As it usually is, my morning started long before sunrise, although, this time, it felt different as I rather enthusiastically emerged from under the covers. After completing my morning rituals, I quickly kitted up and rode straight to the Bombay Custom Works workshop, a good 50 minutes away, but somehow, this time, the trip felt much shorter. I parked my bike, walked up to and knocked on the bright red door. All was quiet. I knocked a second time, but still no response. I started to get worried and took the phone out of my pocket and called Prabhu, the resident BCW crew member, but he didn’t pick up. I frantically re-dialled, and was thankfully met with his sleepy voice at the other end asking me whether I had already reached. I heard his footsteps as he shuffled to the door and unlocked it.

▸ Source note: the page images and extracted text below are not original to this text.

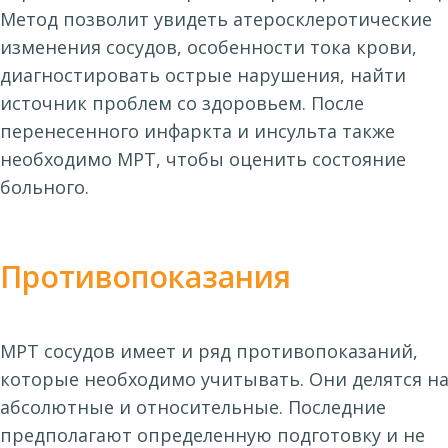
Метод позволит увидеть атеросклеротические
изменения сосудов, особенности тока крови,
диагностировать острые нарушения, найти
источник проблем со здоровьем. После
перенесенного инфаркта и инсульта также
необходимо МРТ, чтобы оценить состояние
больного.
Противопоказания
МРТ сосудов имеет и ряд противопоказаний,
которые необходимо учитывать. Они делятся н
абсолютные и относительные. Последние
предполагают определенную подготовку и не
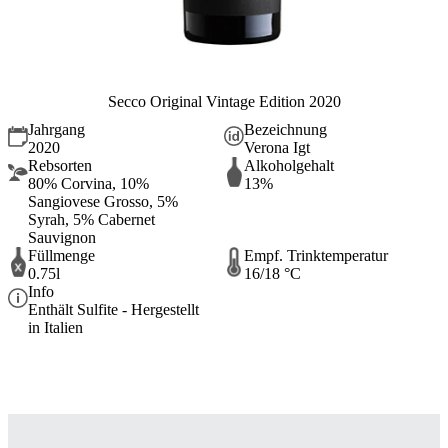
Secco Original Vintage Edition 2020
Jahrgang
Bezeichnung
2020
Verona Igt
Rebsorten
Alkoholgehalt
80% Corvina, 10%
13%
Sangiovese Grosso, 5%
Syrah, 5% Cabernet
Sauvignon
Füllmenge
Empf. Trinktemperatur
0.75l
16/18 °C
Info
Enthält Sulfite - Hergestellt
in Italien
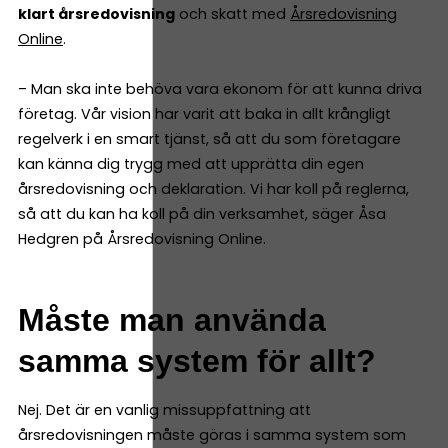
klart årsredovisning
och skatt med
Årsredovisning
Online
.
– Man ska inte behöva vara ekonom för att kunna driva
företag. Vår vision har varit att baka in allt krångligt
regelverk i en smart tjänst, så att du som företagare
kan känna dig trygg med att upprätta din egen
årsredovisning och deklaration. Vi har koll på reglerna,
så att du kan ha koll på din verksamhet, säger Åsa
Hedgren på Årsredovisning Online.
Måste man använda
samma system för allt?
Nej. Det är en vanlig missuppfattning att
årsredovisningen måste göras i samma system som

The red door slowly creaked open in the silence of the daybreak and there it stood in all its glory. I finally got my first proper look at Barood in person, and to be honest, it truly is a sight to behold. I gingerly wheeled the motorcycle out into the empty street and set it on the main stand, taking a few steps back to just admire it in the early morning light. Built tastefully around a cast-iron Bullet 350, Barood stands true to its name, ready to ignite a flame of longing in the hearts of almost everyone who sets eyes on it. I turned the ignition on, pulled up the choke, checked that the fuel tap was open and then pumped the kickstart lever a few times before going for the money shot. Lo and behold, it slowly, but surely growled to life. I can tick off ‘started a cast-iron Bullet in one kick’ off my list then.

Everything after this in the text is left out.